Después del tercer fin de semana ausentes de la calle, a Santiago se le metió en la cabeza que aquello era cosa del demonio. Comenzó a advertir en los gestos de aquella pareja rasgos que lo emparentaban Luzbel, “el príncipe de las tinieblas que vive entre nosotros tras ser expulsado del cielo”, cuentan que dijo a toda voz en la planta baja del edificio. Estudió con detenimiento los colmillos apenas asomados en boca de Chew y hasta entonces le resultaron fieros. Repuso en el ladrido de Lixue y distinguió en su agudeza un eco triste que no se apagaba nunca del todo. Pero peor aún, encontró en su indagación que Pekín fue alguna vez la ciudad prohibida, y ya no tuvo duda alguna de que sólo la fuerza de Dios podía ayudarlo. Para Ana, en cambio, sólo se trataba de un raro virus. De uno mal curado.

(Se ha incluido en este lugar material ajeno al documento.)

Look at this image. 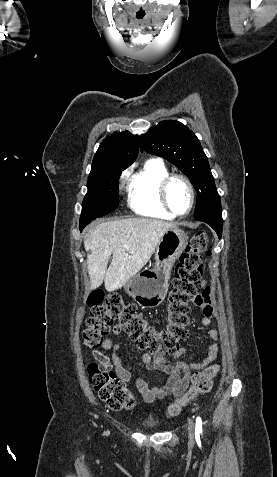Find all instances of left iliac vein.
Returning a JSON list of instances; mask_svg holds the SVG:
<instances>
[{"label":"left iliac vein","instance_id":"1","mask_svg":"<svg viewBox=\"0 0 277 477\" xmlns=\"http://www.w3.org/2000/svg\"><path fill=\"white\" fill-rule=\"evenodd\" d=\"M188 435H189V440L191 442H194V438H195V425H194V421L193 420H189V423H188Z\"/></svg>","mask_w":277,"mask_h":477}]
</instances>
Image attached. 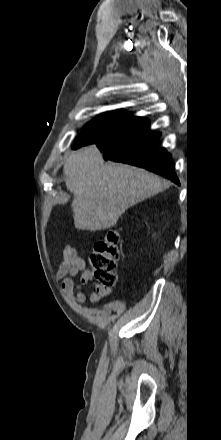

La versión reconstruida con retazos de otras versiones, da cuenta de un viernes a la medianoche en que Santiago decidió acabar con la vida de los perros ahogándolos en una ponchera llena hasta el tope de agua bendita, a la que había agregado antes arroz y sal marina. Hay quien asegura que fue en ese preciso momento en que se apareció Ana en el cuarto de lavado. Dicen que intentó echar todo aquello al suelo, y recibió un certero golpe en la cabeza que la tumbó de largo a largo, a los pies de Santiago, justo frente a Lixue y Chew, que a continuación emprendieron una maroma inédita a los ojos de su enajenado entrenador: el muertico sin resurrección.

Milagros, de cuando en cuando, los lleva a dar una vuelta hasta la plaza cercana al edificio. Hay quien los reconoce y se detiene un rato a esperar un truco que les alegre la tarde. Pero ellos se limitan a olisquearse y a mear en la grama sintiéndose las más hermosas y afortunadas criaturas de Dios.